AllPennyStocks.com: This is another good source of information to use as a starting point for investing in penny stocks. This site features more detailed analysis and charts for investors to sort through, including penny stocks to watch – a feature that uses technical analysis to identify hot penny stocks.
Remember, these sources are just starting points to give you an idea of penny stocks in which to invest. Do your own research to determine whether it’s a worthwhile investment, and make sure you understand the risks before putting your real money on the line.
We’ve all heard of successful penny stock stories, and wouldn’t it be nice if we had our own tale of earning triple-digit returns on a penny stock investment?
The fact is, penny stocks are some of the riskiest investments out there, and investors need to be cautious. Know that you’re trading on what little public information is available, and what is available may be unreliable.

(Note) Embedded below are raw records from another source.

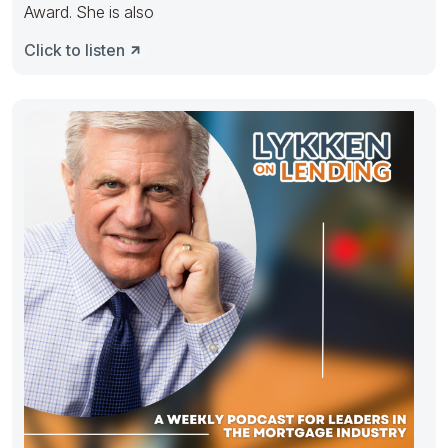
Award. She is also
Click to listen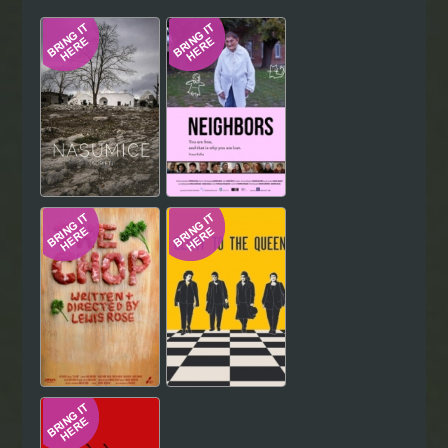
Hindi
Japanese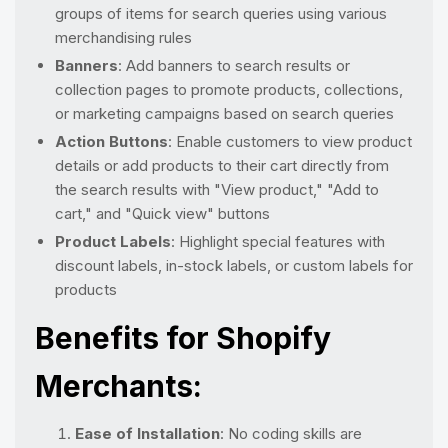
groups of items for search queries using various
merchandising rules
Banners
: Add banners to search results or
collection pages to promote products, collections,
or marketing campaigns based on search queries
Action Buttons
: Enable customers to view product
details or add products to their cart directly from
the search results with "View product," "Add to
cart," and "Quick view" buttons
Product Labels
: Highlight special features with
discount labels, in-stock labels, or custom labels for
products
Benefits for Shopify
Merchants:
Ease of Installation
: No coding skills are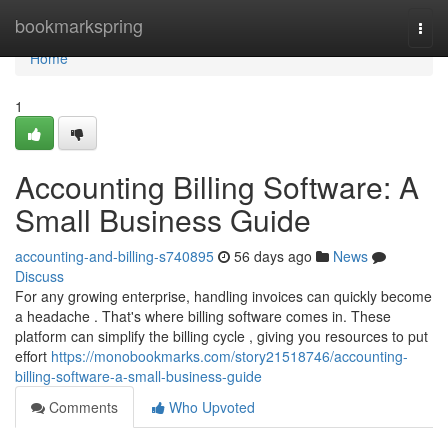
Home
bookmarkspring
Togg
navi
Home
1
Accounting Billing Software: A
Small Business Guide
accounting-and-billing-s740895
56 days ago
News
Discuss
For any growing enterprise, handling invoices can quickly become
a headache . That's where billing software comes in. These
platform can simplify the billing cycle , giving you resources to put
effort
https://monobookmarks.com/story21518746/accounting-
billing-software-a-small-business-guide
Comments
Who Upvoted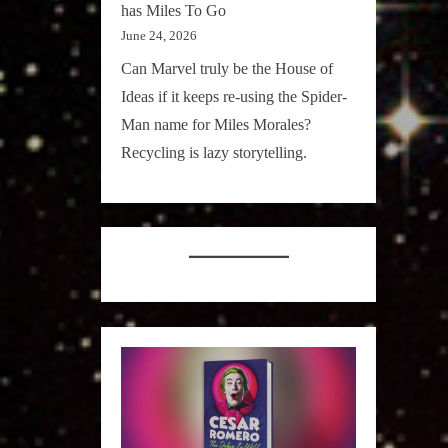
has Miles To Go
June 24, 2026
Can Marvel truly be the House of
Ideas if it keeps re-using the Spider-
Man name for Miles Morales?
Recycling is lazy storytelling.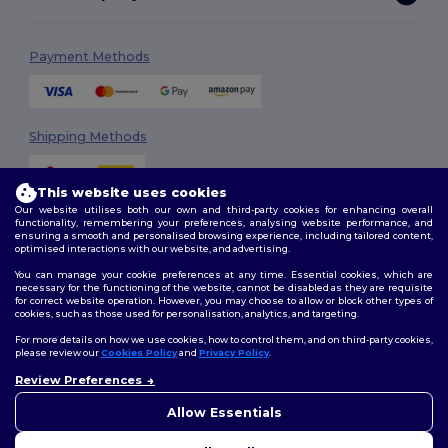
Payment Methods
Shipping Methods
This website uses cookies
Our website utilises both our own and third-party cookies for enhancing overall
functionality, remembering your preferences, analysing website performance, and
ensuring a smooth and personalised browsing experience, including tailored content,
optimised interactions with our website, and advertising.
You can manage your cookie preferences at any time. Essential cookies, which are
Follow Us
necessary for the functioning of the website, cannot be disabled as they are requisite
for correct website operation. However, you may choose to allow or block other types of
cookies, such as those used for personalisation, analytics, and targeting.
For more details on how we use cookies, how to control them, and on third-party cookies,
please review our
Cookies Policy
and
Privacy Policy
.
2026. All Rights Reserved
Review Preferences
Terms & Conditions
|
Customization Policy
|
Privacy Policy
|
Cookies
👋
Hello
Policy
|
Site Map
If you have any questions or
Allow Essentials
concerns, you can contact us
at any time. Our chatbot is here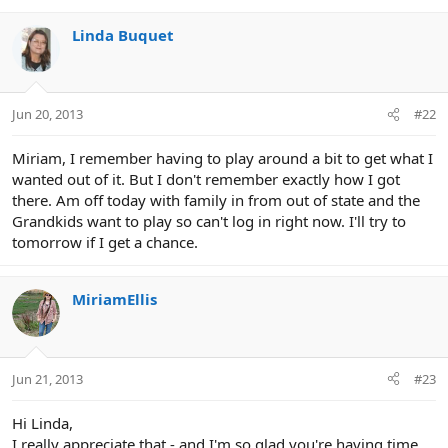
Linda Buquet
Jun 20, 2013
#22
Miriam, I remember having to play around a bit to get what I
wanted out of it. But I don't remember exactly how I got
there. Am off today with family in from out of state and the
Grandkids want to play so can't log in right now. I'll try to
tomorrow if I get a chance.
MiriamEllis
Jun 21, 2013
#23
Hi Linda,
I really appreciate that - and I'm so glad you're having time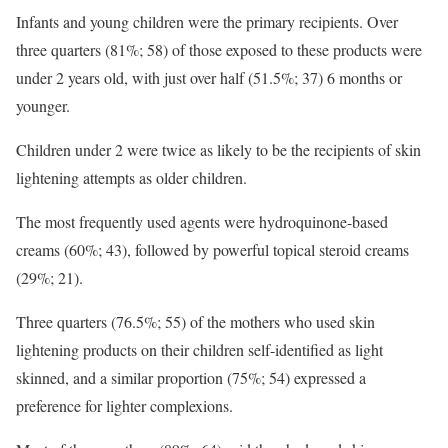
Infants and young children were the primary recipients. Over
three quarters (81%; 58) of those exposed to these products were
under 2 years old, with just over half (51.5%; 37) 6 months or
younger.
Children under 2 were twice as likely to be the recipients of skin
lightening attempts as older children.
The most frequently used agents were hydroquinone-based
creams (60%; 43), followed by powerful topical steroid creams
(29%; 21).
Three quarters (76.5%; 55) of the mothers who used skin
lightening products on their children self-identified as light
skinned, and a similar proportion (75%; 54) expressed a
preference for lighter complexions.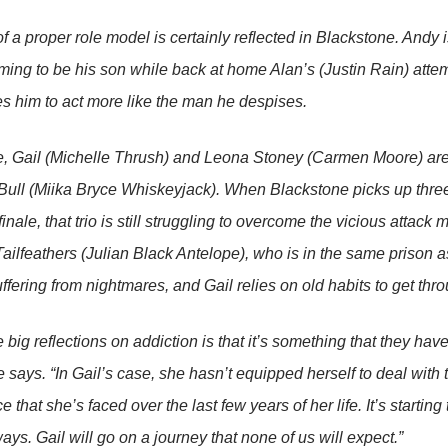
f a proper role model is certainly reflected in
Blackstone
. Andy 
ing to be his son while back at home Alan’s (Justin Rain) attem
s him to act more like the man he despises.
 Gail (Michelle Thrush) and Leona Stoney (Carmen Moore) are str
Bull (Miika Bryce Whiskeyjack). When
Blackstone
picks up three
inale, that trio is still struggling to overcome the vicious attac
ailfeathers (Julian Black Antelope), who is in the same prison a
uffering from nightmares, and Gail relies on old habits to get thr
 big reflections on addiction is that it’s something that they have t
re says. “In Gail’s case, she hasn’t equipped herself to deal with
e that she’s faced over the last few years of her life. It’s startin
ays. Gail will go on a journey that none of us will expect.”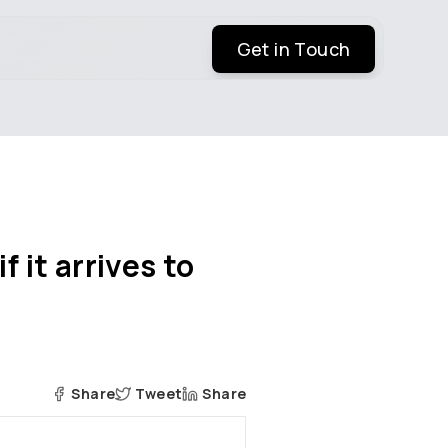
Get in Touch
 it arrives to
Share
Tweet
Share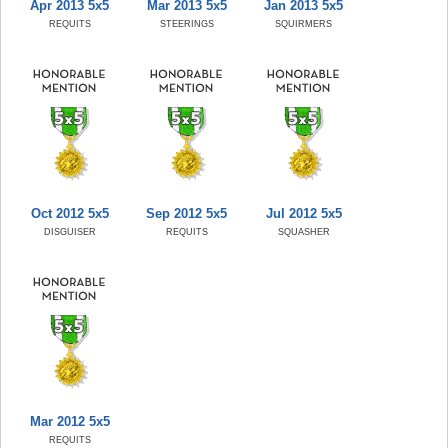
Apr 2013 5x5
Mar 2013 5x5
Jan 2013 5x5
REQUITS
STEERINGS
SQUIRMERS
Oct 2012 5x5
Sep 2012 5x5
Jul 2012 5x5
DISGUISER
REQUITS
SQUASHER
Mar 2012 5x5
REQUITS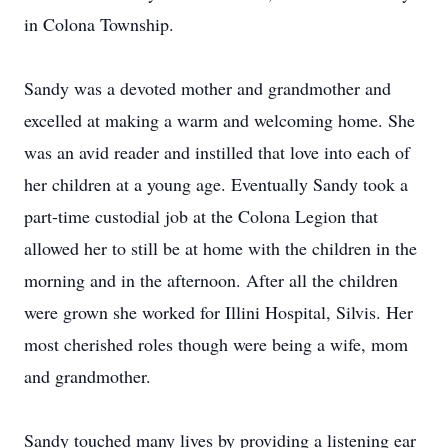
in Colona Township.
Sandy was a devoted mother and grandmother and
excelled at making a warm and welcoming home. She
was an avid reader and instilled that love into each of
her children at a young age. Eventually Sandy took a
part-time custodial job at the Colona Legion that
allowed her to still be at home with the children in the
morning and in the afternoon. After all the children
were grown she worked for Illini Hospital, Silvis. Her
most cherished roles though were being a wife, mom
and grandmother.
Sandy touched many lives by providing a listening ear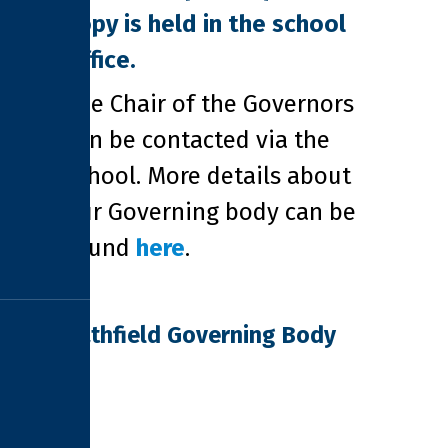
copy is held in the school
office.
The Chair of the Governors
can be contacted via the
school. More details about
our Governing body can be
found
here
.
Pathfield Governing Body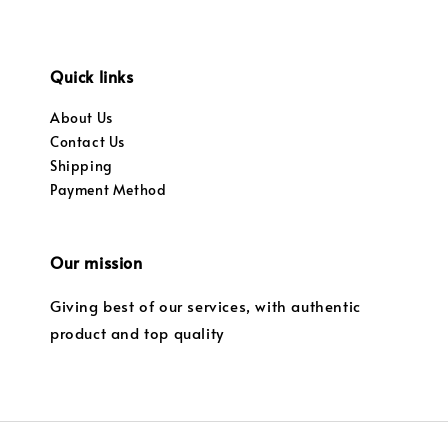
Quick links
About Us
Contact Us
Shipping
Payment Method
Our mission
Giving best of our services, with authentic
product and top quality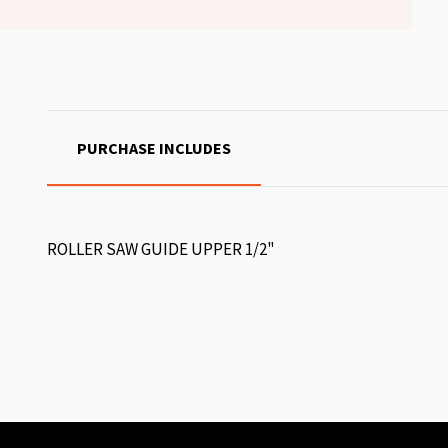
PURCHASE INCLUDES
ROLLER SAW GUIDE UPPER 1/2"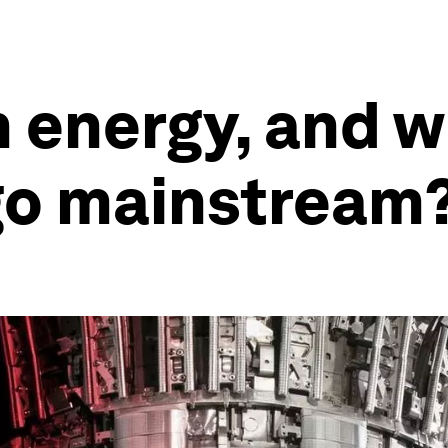
 energy, and wh
o go mainstream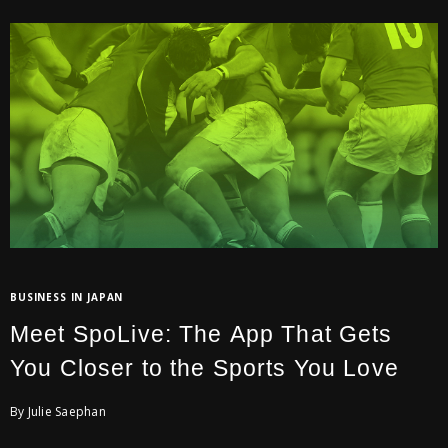
BUSINESS IN JAPAN
Meet SpoLive: The App That Gets
You Closer to the Sports You Love
By Julie Saephan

Be prepared to lose money, maybe even all of it, if the company goes bankrupt or turns out to be a scam. Penny stocks should only make up a tiny fraction of your portfolio and never be counted on for your retirement savings plan.
Investing in penny stocks is like taking a big swing for the fences in baseball. You may hit a home run, but more than likely, you’ll strike out. With that mindset and eyes wide open, you can try your luck at penny stocks and hopefully find that diamond in the rough.